Your objective: If a line in the records below holds the word "hide", copy it.

Record extracts:
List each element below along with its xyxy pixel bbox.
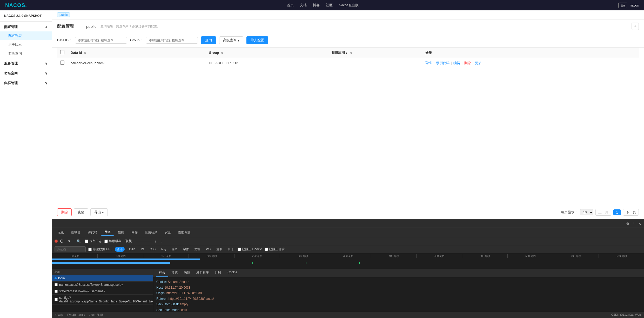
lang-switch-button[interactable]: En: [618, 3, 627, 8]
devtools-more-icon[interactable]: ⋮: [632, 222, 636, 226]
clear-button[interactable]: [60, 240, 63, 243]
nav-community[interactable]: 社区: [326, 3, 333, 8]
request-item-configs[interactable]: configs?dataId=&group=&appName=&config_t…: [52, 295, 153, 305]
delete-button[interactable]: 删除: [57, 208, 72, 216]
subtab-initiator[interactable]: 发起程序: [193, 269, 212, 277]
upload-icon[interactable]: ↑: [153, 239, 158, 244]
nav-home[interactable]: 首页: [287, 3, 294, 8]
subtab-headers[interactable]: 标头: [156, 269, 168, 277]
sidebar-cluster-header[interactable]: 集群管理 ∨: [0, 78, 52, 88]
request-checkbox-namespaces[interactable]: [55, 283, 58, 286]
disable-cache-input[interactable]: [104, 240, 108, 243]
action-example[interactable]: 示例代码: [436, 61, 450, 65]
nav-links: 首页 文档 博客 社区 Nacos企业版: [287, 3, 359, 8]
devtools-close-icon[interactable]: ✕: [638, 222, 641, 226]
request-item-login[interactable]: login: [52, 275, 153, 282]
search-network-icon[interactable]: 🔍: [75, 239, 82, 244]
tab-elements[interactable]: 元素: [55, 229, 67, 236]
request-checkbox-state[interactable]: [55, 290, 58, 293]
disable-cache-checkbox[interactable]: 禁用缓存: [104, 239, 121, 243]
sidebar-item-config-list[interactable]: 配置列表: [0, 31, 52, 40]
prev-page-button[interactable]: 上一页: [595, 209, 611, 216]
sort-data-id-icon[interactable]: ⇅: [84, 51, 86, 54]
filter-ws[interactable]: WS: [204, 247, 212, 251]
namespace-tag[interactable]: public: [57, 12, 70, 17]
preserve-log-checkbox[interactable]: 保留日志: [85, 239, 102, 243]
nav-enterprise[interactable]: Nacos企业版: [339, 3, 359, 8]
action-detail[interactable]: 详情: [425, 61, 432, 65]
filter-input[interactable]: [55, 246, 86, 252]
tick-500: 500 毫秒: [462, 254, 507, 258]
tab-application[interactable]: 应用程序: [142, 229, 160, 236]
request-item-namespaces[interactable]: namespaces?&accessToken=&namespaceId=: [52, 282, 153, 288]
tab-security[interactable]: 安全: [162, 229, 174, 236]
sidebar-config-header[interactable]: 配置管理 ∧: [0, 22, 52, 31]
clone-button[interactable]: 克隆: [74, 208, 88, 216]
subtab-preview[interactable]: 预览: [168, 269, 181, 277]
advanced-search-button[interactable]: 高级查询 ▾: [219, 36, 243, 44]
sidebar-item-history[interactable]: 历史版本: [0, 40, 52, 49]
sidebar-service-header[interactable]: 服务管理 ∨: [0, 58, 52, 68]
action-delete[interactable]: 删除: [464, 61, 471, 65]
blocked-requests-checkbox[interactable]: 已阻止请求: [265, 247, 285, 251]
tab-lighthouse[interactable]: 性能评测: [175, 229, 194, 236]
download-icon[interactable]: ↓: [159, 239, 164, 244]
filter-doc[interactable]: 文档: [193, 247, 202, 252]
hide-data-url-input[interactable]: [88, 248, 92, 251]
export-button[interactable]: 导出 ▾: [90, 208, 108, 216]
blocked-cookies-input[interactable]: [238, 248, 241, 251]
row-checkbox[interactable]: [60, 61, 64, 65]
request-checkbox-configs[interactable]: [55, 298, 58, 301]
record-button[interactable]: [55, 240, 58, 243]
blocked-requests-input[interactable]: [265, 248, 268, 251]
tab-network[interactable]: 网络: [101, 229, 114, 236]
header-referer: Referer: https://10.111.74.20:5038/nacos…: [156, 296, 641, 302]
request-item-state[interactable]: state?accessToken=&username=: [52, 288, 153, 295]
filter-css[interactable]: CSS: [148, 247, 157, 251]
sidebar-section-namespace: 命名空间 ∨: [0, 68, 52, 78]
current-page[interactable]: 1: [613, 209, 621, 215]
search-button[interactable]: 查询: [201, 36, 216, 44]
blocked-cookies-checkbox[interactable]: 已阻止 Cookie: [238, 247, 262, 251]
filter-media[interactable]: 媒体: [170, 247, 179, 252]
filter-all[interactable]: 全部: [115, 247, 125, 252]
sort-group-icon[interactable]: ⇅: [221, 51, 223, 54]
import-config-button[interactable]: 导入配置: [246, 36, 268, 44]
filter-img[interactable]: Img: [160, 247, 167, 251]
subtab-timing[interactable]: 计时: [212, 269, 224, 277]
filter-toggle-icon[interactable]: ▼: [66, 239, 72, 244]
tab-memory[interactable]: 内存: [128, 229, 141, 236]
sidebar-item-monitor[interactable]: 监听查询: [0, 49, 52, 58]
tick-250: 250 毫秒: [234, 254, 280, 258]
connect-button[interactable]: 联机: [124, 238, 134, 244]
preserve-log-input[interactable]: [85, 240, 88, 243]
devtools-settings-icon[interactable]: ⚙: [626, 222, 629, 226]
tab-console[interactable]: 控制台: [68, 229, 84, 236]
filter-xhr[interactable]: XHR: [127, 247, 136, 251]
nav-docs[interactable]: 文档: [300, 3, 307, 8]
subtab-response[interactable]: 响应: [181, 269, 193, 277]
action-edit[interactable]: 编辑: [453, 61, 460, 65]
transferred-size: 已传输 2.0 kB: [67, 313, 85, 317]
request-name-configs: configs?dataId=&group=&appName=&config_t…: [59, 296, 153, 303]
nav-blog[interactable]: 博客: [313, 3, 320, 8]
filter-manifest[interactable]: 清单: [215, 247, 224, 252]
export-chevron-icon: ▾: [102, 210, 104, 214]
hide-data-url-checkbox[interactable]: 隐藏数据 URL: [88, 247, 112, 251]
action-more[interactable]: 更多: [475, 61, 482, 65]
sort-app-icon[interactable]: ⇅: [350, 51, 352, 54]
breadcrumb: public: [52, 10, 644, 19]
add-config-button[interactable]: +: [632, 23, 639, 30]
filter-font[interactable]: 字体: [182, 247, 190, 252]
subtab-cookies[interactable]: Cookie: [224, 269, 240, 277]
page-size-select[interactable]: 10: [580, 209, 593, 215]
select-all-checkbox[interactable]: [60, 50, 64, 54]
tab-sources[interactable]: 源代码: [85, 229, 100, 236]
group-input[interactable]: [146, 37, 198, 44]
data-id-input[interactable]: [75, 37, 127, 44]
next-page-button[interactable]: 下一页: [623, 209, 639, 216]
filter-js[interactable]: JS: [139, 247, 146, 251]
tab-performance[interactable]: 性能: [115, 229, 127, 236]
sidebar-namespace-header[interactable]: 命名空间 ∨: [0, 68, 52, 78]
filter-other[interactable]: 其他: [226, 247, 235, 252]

Worked solution:
hide-data-url-input[interactable]: [88, 248, 92, 251]
hide-data-url-checkbox[interactable]: 隐藏数据 URL: [88, 247, 112, 251]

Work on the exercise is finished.